(Provided information Opens)
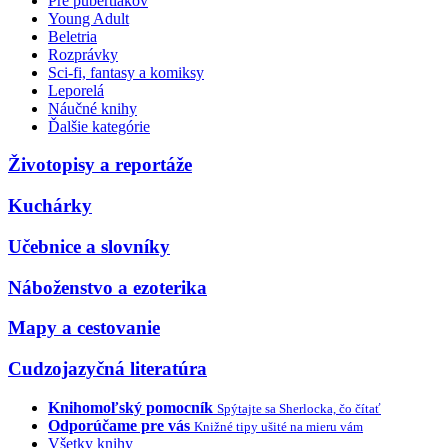
Pre pubertiakov
Young Adult
Beletria
Rozprávky
Sci-fi, fantasy a komiksy
Leporelá
Náučné knihy
Ďalšie kategórie
Životopisy a reportáže
Kuchárky
Učebnice a slovníky
Náboženstvo a ezoterika
Mapy a cestovanie
Cudzojazyčná literatúra
Knihomoľský pomocník
Spýtajte sa Sherlocka, čo čítať
Odporúčame pre vás
Knižné tipy ušité na mieru vám
Všetky knihy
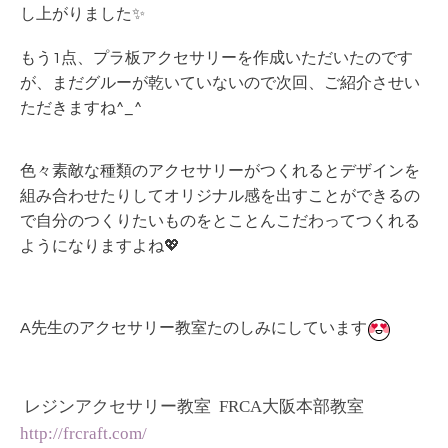
し上がりました✨
もう1点、プラ板アクセサリーを作成いただいたのです
が、まだグルーが乾いていないので次回、ご紹介させい
ただきますね^_^
色々素敵な種類のアクセサリーがつくれるとデザインを
組み合わせたりしてオリジナル感を出すことができるの
で自分のつくりたいものをとことんこだわってつくれる
ようになりますよね💖
A先生のアクセサリー教室たのしみにしています
レジンアクセサリー教室 FRCA大阪本部教室
http://frcraft.com/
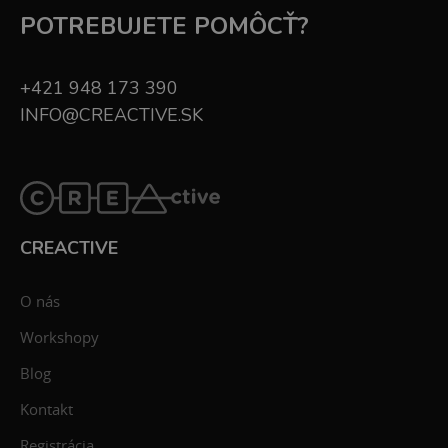
POTREBUJETE POMÔCŤ?
+421 948 173 390
INFO@CREACTIVE.SK
CREACTIVE
O nás
Workshopy
Blog
Kontakt
Registrácia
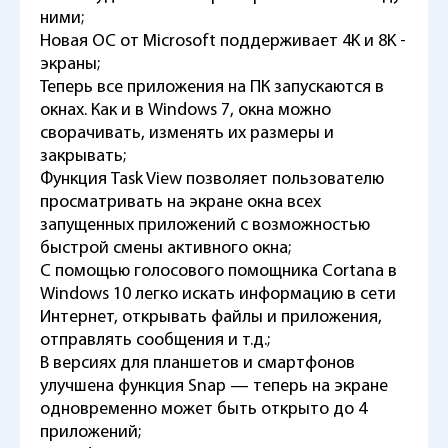
ними;
Новая ОС от Microsoft поддерживает 4K и 8K -
экраны;
Теперь все приложения на ПК запускаются в
окнах. Как и в Windows 7, окна можно
сворачивать, изменять их размеры и
закрывать;
Функция Task View позволяет пользователю
просматривать на экране окна всех
запущенных приложений с возможностью
быстрой смены активного окна;
С помощью голосового помощника Cortana в
Windows 10 легко искать информацию в сети
Интернет, открывать файлы и приложения,
отправлять сообщения и т.д.;
В версиях для планшетов и смартфонов
улучшена функция Snap — теперь на экране
одновременно может быть открыто до 4
приложений;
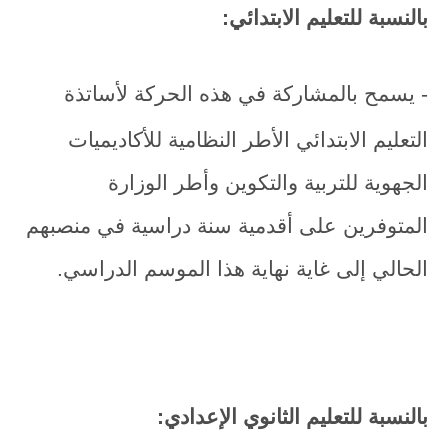
بالنسبة للتعليم الابتدائي:
- يسمح بالمشاركة في هذه الحركة لأساتذة
التعليم الابتدائي الأطر النظامية للأكاديميات
الجهوية للتربية والتكوين وأطر الوزارة
المتوفرين على أقدمية سنة دراسية في منصبهم
الحالي إلى غاية نهاية هذا الموسم الدراسي.
بالنسبة للتعليم الثانوي الإعدادي:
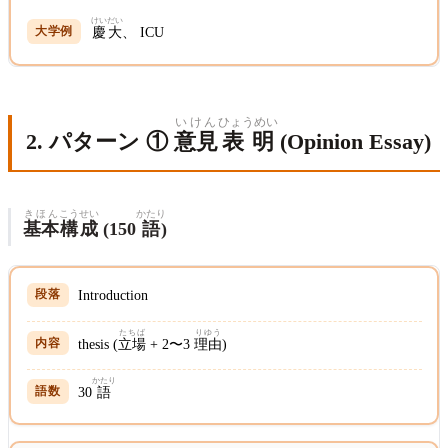
けいだい
慶大
、 ICU
いけん
ひょうめい
2. パターン ①
意見
表明
(Opinion Essay)
きほん
こうせい
かたり
基本
構成
(150
語
)
Introduction
たちば
りゆう
thesis (
立場
+ 2〜3
理由
)
かたり
30
語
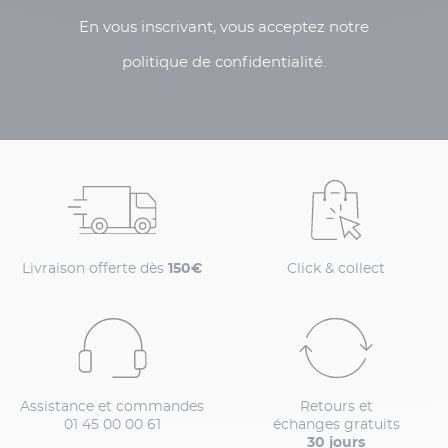
En vous inscrivant, vous acceptez notre
politique de confidentialité.
Livraison offerte dès
150€
Click & collect
Assistance et commandes
Retours et
01 45 00 00 61
échanges gratuits
30 jours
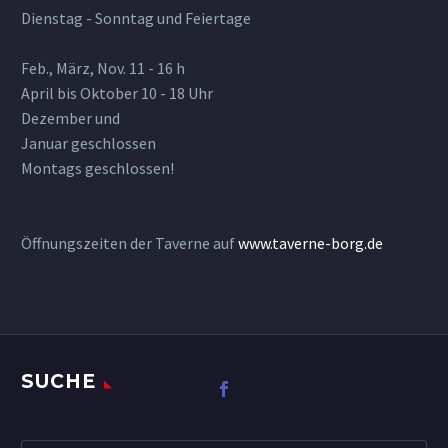
Dienstag - Sonntag und Feiertage
Feb., März, Nov. 11 - 16 h
April bis Oktober 10 - 18 Uhr
Dezember und
Januar geschlossen
Montags geschlossen!
Öffnungszeiten der Taverne auf
www.taverne-borg.de
SUCHE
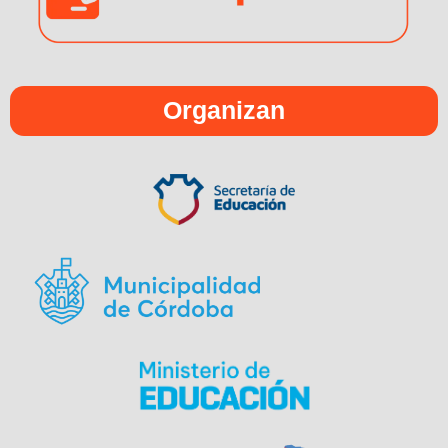
Organizan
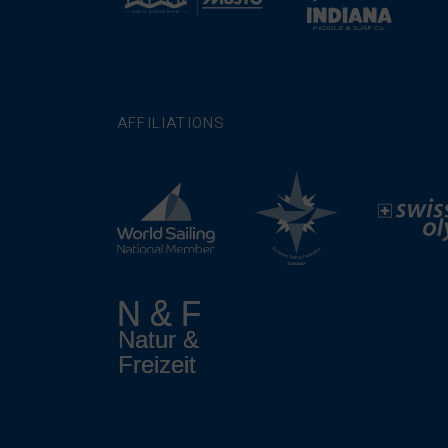
AFFILIATIONS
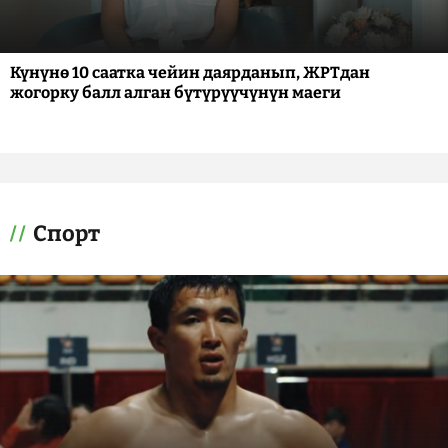
Күнүнө 10 саатка чейин даярданып, ЖРТдан
жогорку балл алган бүтүрүүчүнүн маеги
Спорт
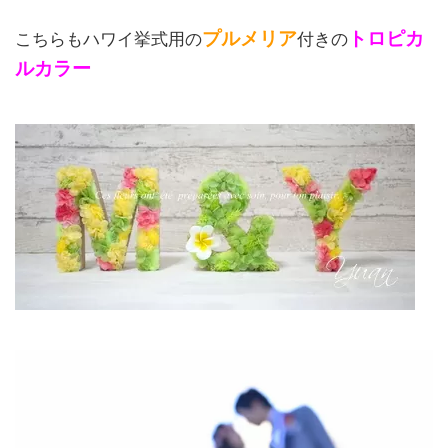
プルメリア
トロピカ
こちらもハワイ挙式用の
付きの
ルカラー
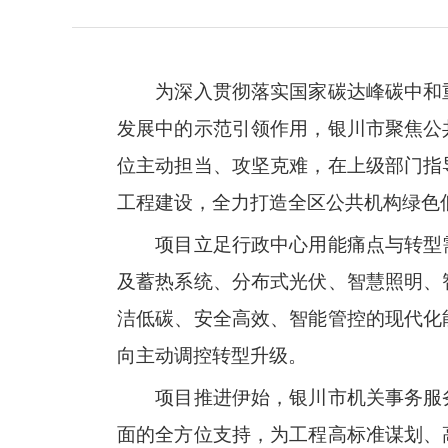
为深入贯彻落实国家碳达峰碳中和
发展中的示范引领作用，银川市聚焦公
位主动担当、攻坚克难，在上级部门指
工程建设，全力打造全区公共机构绿色
项目立足行政中心用能痛点与转型
及蓄热系统、分布式光伏、智慧照明、
洁低碳、安全高效、智能管控的现代化
向主动调控转型升级。
项目推进伊始，银川市机关事务服
面的全方位支持，为工程高标准谋划、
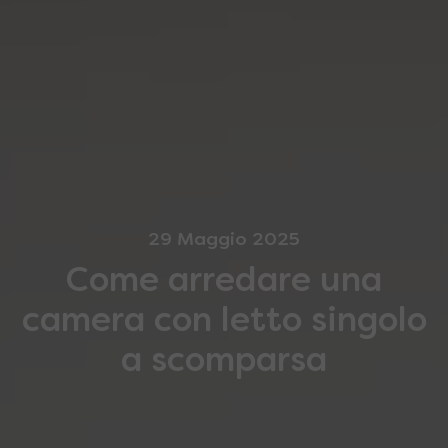
29 Maggio 2025
Come arredare una
camera con letto singolo
a scomparsa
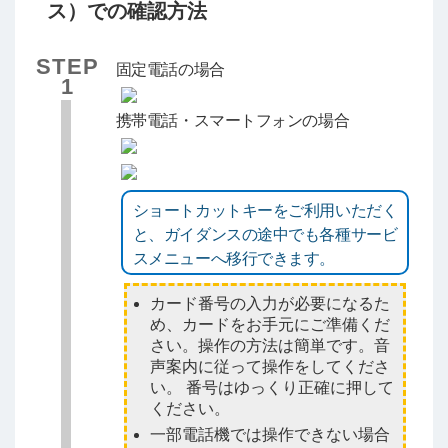
ス）での確認方法
STEP
固定電話の場合
1
携帯電話・スマートフォンの場合
ショートカットキーをご利用いただく
と、ガイダンスの途中でも各種サービ
スメニューへ移行できます。
カード番号の入力が必要になるた
め、カードをお手元にご準備くだ
さい。操作の方法は簡単です。音
声案内に従って操作をしてくださ
い。 番号はゆっくり正確に押して
ください。
一部電話機では操作できない場合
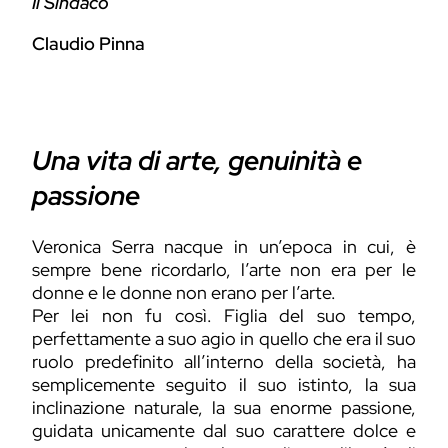
Il Sindaco
Claudio Pinna
Una vita di arte, genuinità e
passione
Veronica Serra nacque in un’epoca in cui, è
sempre bene ricordarlo, l’arte non era per le
donne e le donne non erano per l’arte.
Per lei non fu così. Figlia del suo tempo,
perfettamente a suo agio in quello che era il suo
ruolo predefinito all’interno della società, ha
semplicemente seguito il suo istinto, la sua
inclinazione naturale, la sua enorme passione,
guidata unicamente dal suo carattere dolce e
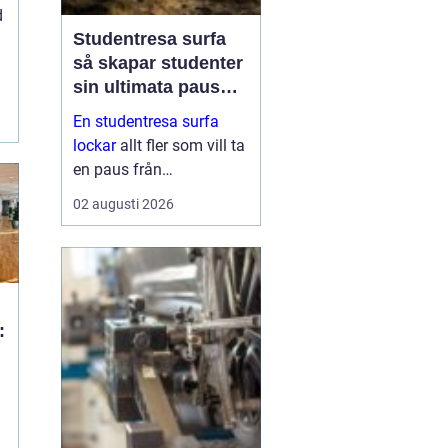
d
Studentresa surfa
så skapar studenter
sin ultimata paus
från plugget
En studentresa surfa
lockar
allt fler som vill ta
en paus från
föreläsningar, tentaplugg
02 augusti 2026
och sena kvällar i
biblioteket. Surfing ger
både fysisk utmaning
och mental
återhämtning, samtidigt
:
som ...
i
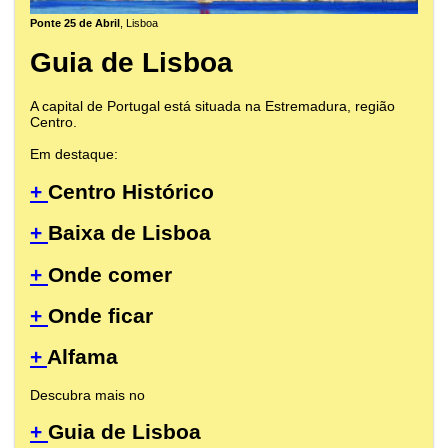
Ponte 25 de Abril
, Lisboa
Guia de Lisboa
A capital de Portugal está situada na Estremadura, região
Centro.
Em destaque:
+
Centro Histórico
+
Baixa de Lisboa
+
Onde comer
+
Onde ficar
+
Alfama
Descubra mais no
+
Guia de Lisboa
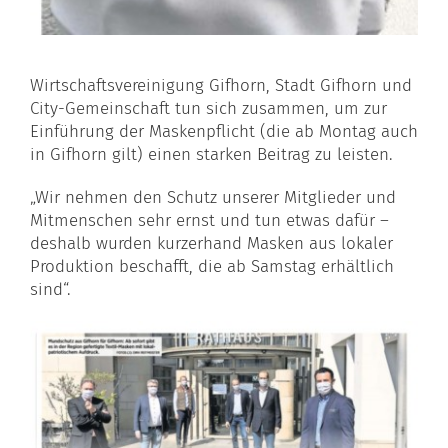
Wirtschaftsvereinigung Gifhorn, Stadt Gifhorn und
City-Gemeinschaft tun sich zusammen, um zur
Einführung der Maskenpflicht (die ab Montag auch
in Gifhorn gilt) einen starken Beitrag zu leisten.
„Wir nehmen den Schutz unserer Mitglieder und
Mitmenschen sehr ernst und tun etwas dafür –
deshalb wurden kurzerhand Masken aus lokaler
Produktion beschafft, die ab Samstag erhältlich
sind“.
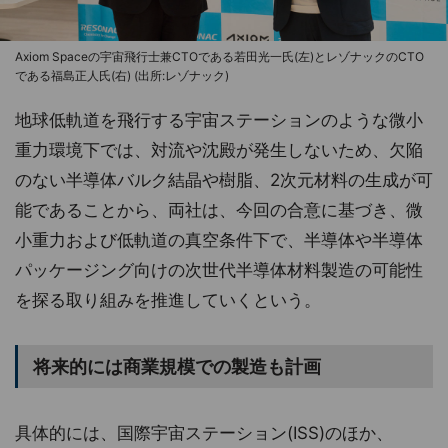
Axiom Spaceの宇宙飛行士兼CTOである若田光一氏(左)とレゾナックのCTO
である福島正人氏(右) (出所:レゾナック)
地球低軌道を飛行する宇宙ステーションのような微小
重力環境下では、対流や沈殿が発生しないため、欠陥
のない半導体バルク結晶や樹脂、2次元材料の生成が可
能であることから、両社は、今回の合意に基づき、微
小重力および低軌道の真空条件下で、半導体や半導体
パッケージング向けの次世代半導体材料製造の可能性
を探る取り組みを推進していくという。
将来的には商業規模での製造も計画
具体的には、国際宇宙ステーション(ISS)のほか、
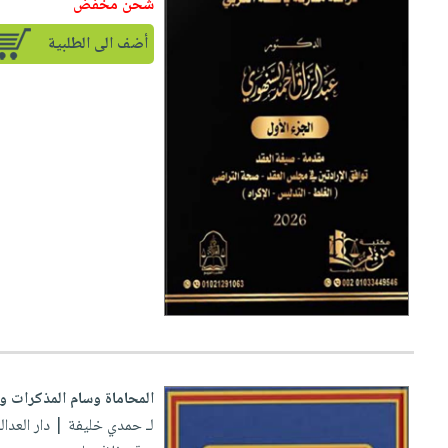
شحن مخفض
أضف الى الطلبية
المحاماة وسام المذكرات وا
لـ حمدي خليفة
| دار العدالة لل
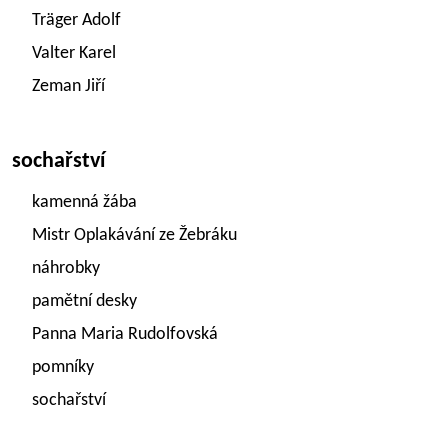
Träger Adolf
Valter Karel
Zeman Jiří
sochařství
kamenná žába
Mistr Oplakávání ze Žebráku
náhrobky
pamětní desky
Panna Maria Rudolfovská
pomníky
sochařství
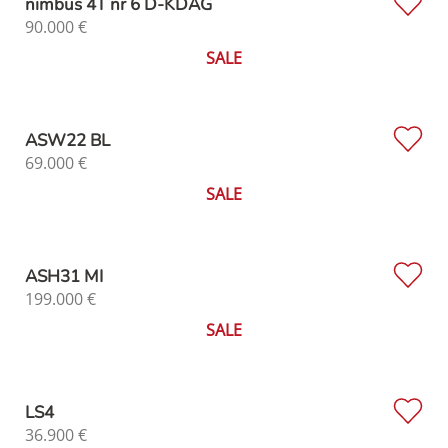
nimbus 4T nr 6 D-KDAG
90.000
€
SALE
ASW22 BL
69.000
€
SALE
ASH31 MI
199.000
€
SALE
LS4
36.900
€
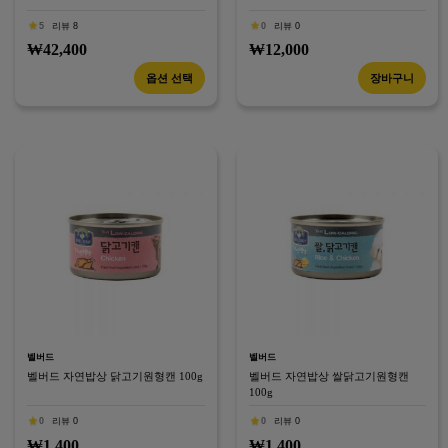
5
리뷰 8
0
리뷰 0
₩42,400
₩12,000
옵션 선택
장바구니
벨버드
벨버드
벨버드 자연밥상 닭고기원형캔 100g
벨버드 자연밥상 쌀닭고기원형캔
100g
0
리뷰 0
0
리뷰 0
₩1,400
₩1,400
(Provided information Closes)
Return each entry exactly as given. Leave the images out.

## Answer box
Pre pubertiakov
Young Adult
Beletria
Rozprávky
Sci-fi, fantasy a komiksy
Leporelá
Náučné knihy
Ďalšie kategórie
Životopisy a reportáže
Kuchárky
Učebnice a slovníky
Náboženstvo a ezoterika
Mapy a cestovanie
Cudzojazyčná literatúra
Knihomoľský pomocník
Spýtajte sa Sherlocka, čo čítať
Odporúčame pre vás
Knižné tipy ušité na mieru vám
Všetky knihy
し上がりました✨
もう1点、プラ板アクセサリーを作成いただいたのです
が、まだグルーが乾いていないので次回、ご紹介させい
ただきますね^_^
色々素敵な種類のアクセサリーがつくれるとデザインを
組み合わせたりしてオリジナル感を出すことができるの
で自分のつくりたいものをとことんこだわってつくれる
ようになりますよね💖
A先生のアクセサリー教室たのしみにしています
レジンアクセサリー教室 FRCA大阪本部教室
http://frcraft.com/
POTREBUJETE POMÔCŤ?
+421 948 173 390
INFO@CREACTIVE.SK
CREACTIVE
O nás
Workshopy
Blog
Kontakt
Registrácia
ними;
Новая ОС от Microsoft поддерживает 4K и 8K -
экраны;
Теперь все приложения на ПК запускаются в
окнах. Как и в Windows 7, окна можно
сворачивать, изменять их размеры и
закрывать;
Функция Task View позволяет пользователю
просматривать на экране окна всех
запущенных приложений с возможностью
быстрой смены активного окна;
С помощью голосового помощника Cortana в
Windows 10 легко искать информацию в сети
Интернет, открывать файлы и приложения,
отправлять сообщения и т.д.;
В версиях для планшетов и смартфонов
улучшена функция Snap — теперь на экране
одновременно может быть открыто до 4
приложений;
بالنسبة للتعليم الابتدائي:
- يسمح بالمشاركة في هذه الحركة لأساتذة
التعليم الابتدائي الأطر النظامية للأكاديميات
الجهوية للتربية والتكوين وأطر الوزارة
المتوفرين على أقدمية سنة دراسية في منصبهم
الحالي إلى غاية نهاية هذا الموسم الدراسي.
بالنسبة للتعليم الثانوي الإعدادي:
けいだい
慶大
、 ICU
いけん
ひょうめい
2. パターン ①
意見
表明
(Opinion Essay)
きほん
こうせい
かたり
基本
構成
(150
語
)
Introduction
たちば
りゆう
thesis (
立場
+ 2〜3
理由
)
かたり
30
語
En vous inscrivant, vous acceptez notre
politique de confidentialité.
Livraison offerte dès
150€
Click & collect
Assistance et commandes
Retours et
01 45 00 00 61
échanges gratuits
30 jours
Dienstag - Sonntag und Feiertage
Feb., März, Nov. 11 - 16 h
April bis Oktober 10 - 18 Uhr
Dezember und
Januar geschlossen
Montags geschlossen!
Öffnungszeiten der Taverne auf
www.taverne-borg.de
SUCHE
Organizan
AFFILIATIONS
Күнүнө 10 саатка чейин даярданып, ЖРТдан
жогорку балл алган бүтүрүүчүнүн маеги
Спорт
プルメリア
トロピカ
こちらもハワイ挙式用の
付きの
ルカラー
为深入贯彻落实国家碳达峰碳中和
发展中的示范引领作用，银川市聚焦公
位主动担当、攻坚克难，在上级部门指
工程建设，全力打造全区公共机构绿色
项目立足行政中心用能痛点与转型
及蓄热系统、分布式光伏、智慧照明、
洁低碳、安全高效、智能管控的现代化
向主动调控转型升级。
项目推进伊始，银川市机关事务服
面的全方位支持，为工程高标准谋划、
29 Maggio 2025
Come arredare una
camera con letto singolo
a scomparsa
ス）での確認方法
STEP
固定電話の場合
1
携帯電話・スマートフォンの場合
ショートカットキーをご利用いただく
と、ガイダンスの途中でも各種サービ
スメニューへ移行できます。
カード番号の入力が必要になるた
め、カードをお手元にご準備くだ
さい。操作の方法は簡単です。音
声案内に従って操作をしてくださ
い。 番号はゆっくり正確に押して
ください。
一部電話機では操作できない場合
Il Sindaco
Claudio Pinna
Una vita di arte, genuinità e
passione
Veronica Serra nacque in un’epoca in cui, è
sempre bene ricordarlo, l’arte non era per le
donne e le donne non erano per l’arte.
Per lei non fu così. Figlia del suo tempo,
perfettamente a suo agio in quello che era il suo
ruolo predefinito all’interno della società, ha
semplicemente seguito il suo istinto, la sua
inclinazione naturale, la sua enorme passione,
guidata unicamente dal suo carattere dolce e
d
Studentresa surfa
så skapar studenter
sin ultimata paus
från plugget
En studentresa surfa
lockar
allt fler som vill ta
en paus från
föreläsningar, tentaplugg
02 augusti 2026
och sena kvällar i
biblioteket. Surfing ger
både fysisk utmaning
och mental
återhämtning, samtidigt
:
som ...
i
Ponte 25 de Abril
, Lisboa
Guia de Lisboa
A capital de Portugal está situada na Estremadura, região
Centro.
Em destaque:
+
Centro Histórico
+
Baixa de Lisboa
+
Onde comer
+
Onde ficar
+
Alfama
Descubra mais no
+
Guia de Lisboa
Wirtschaftsvereinigung Gifhorn, Stadt Gifhorn und
City-Gemeinschaft tun sich zusammen, um zur
Einführung der Maskenpflicht (die ab Montag auch
in Gifhorn gilt) einen starken Beitrag zu leisten.
„Wir nehmen den Schutz unserer Mitglieder und
Mitmenschen sehr ernst und tun etwas dafür –
deshalb wurden kurzerhand Masken aus lokaler
Produktion beschafft, die ab Samstag erhältlich
sind“.
Axiom Spaceの宇宙飛行士兼CTOである若田光一氏(左)とレゾナックのCTO
である福島正人氏(右) (出所:レゾナック)
地球低軌道を飛行する宇宙ステーションのような微小
重力環境下では、対流や沈殿が発生しないため、欠陥
のない半導体バルク結晶や樹脂、2次元材料の生成が可
能であることから、両社は、今回の合意に基づき、微
小重力および低軌道の真空条件下で、半導体や半導体
パッケージング向けの次世代半導体材料製造の可能性
を探る取り組みを推進していくという。
将来的には商業規模での製造も計画
具体的には、国際宇宙ステーション(ISS)のほか、
شحن مخفض
أضف الى الطلبية
المحاماة وسام المذكرات وا
لـ حمدي خليفة
| دار العدالة لل
Träger Adolf
Valter Karel
Zeman Jiří
sochařství
kamenná žába
Mistr Oplakávání ze Žebráku
náhrobky
pamětní desky
Panna Maria Rudolfovská
pomníky
sochařství
nimbus 4T nr 6 D-KDAG
90.000
€
SALE
ASW22 BL
69.000
€
SALE
ASH31 MI
199.000
€
SALE
LS4
36.900
€
5
리뷰 8
0
리뷰 0
₩42,400
₩12,000
옵션 선택
장바구니
벨버드
벨버드
벨버드 자연밥상 닭고기원형캔 100g
벨버드 자연밥상 쌀닭고기원형캔
100g
0
리뷰 0
0
리뷰 0
₩1,400
₩1,400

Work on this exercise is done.